Je manquais de pratique, mais je faisais mouche. Ses jambes s’ouvrent et se ferment, son excitation monte, elle se tend, gémit, se cambre. Puis : « Mets ta main sur ma bouche, je vais hurler. » Je crois à une blague, mais non, sa voix monte, je plaque ma main juste à temps pour étouffer la plupart des cris. J’imagine peut-être, mais couverte, elle passe en sur-régime. Pas de doute, elle jouit, se détend, tressaute. J’enlève ma main, elle tourne la tête, j’aperçois l’empreinte. Je flippe de l’avoir blessée, mais son sourire dit non. « Putain, j’en avais besoin. Une minute, et on voit ce que t’as d’autre. »

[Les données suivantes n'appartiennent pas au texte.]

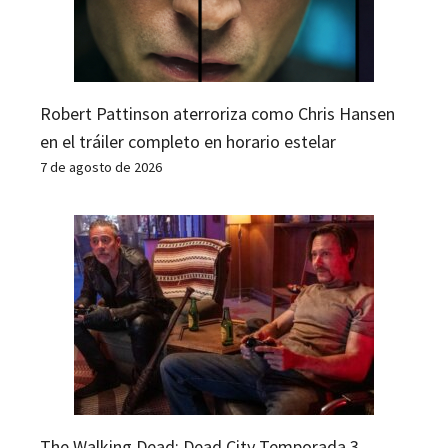
Robert Pattinson aterroriza como Chris Hansen
en el tráiler completo en horario estelar
7 de agosto de 2026
The Walking Dead: Dead City Temporada 3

Je m’y attendais pas, à mon âge, pas un ado, mais on a remis ça vite, en missionnaire. J’ai joué avec ses seins, sucé ses tétons pendant qu’elle m’excitait à tout lui donner. Moins que ce qu’elle avait avalé, mais pas de quoi rougir. Encore ma main sur sa bouche à la fin, donc je faisais bien. On est restés allongés dans l’après, du bon sexe pour moi, je n’en avais pas eu depuis longtemps.